The 1995–96 season was Blackpool F.C.'s 88th season (85th consecutive) in the Football League. They competed in the 24-team Division Two, then the third tier of English league football, finishing third, their highest league finish since the 1976–77 season. They made the end-of-season play-offs, but lost to Chris Kamara's Bradford City at the semi-finals stage. They won the first leg 2–0, but lost 3–0 in the return leg at Bloomfield Road, a result that cost Sam Allardyce his job, in his second season.
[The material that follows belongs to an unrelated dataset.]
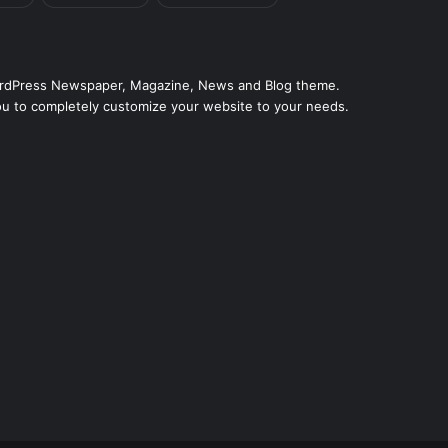
ordPress Newspaper, Magazine, News and Blog theme.
ou to completely customize your website to your needs.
In 2020, Andy Preece stated that the majority of the playing staff suffered a major dose of complacency after the first leg of the semi-final. "There was a feeling all around the club that we were there. Even in the programme they put directions for Wembley. Bradford probably picked up on a lot of that."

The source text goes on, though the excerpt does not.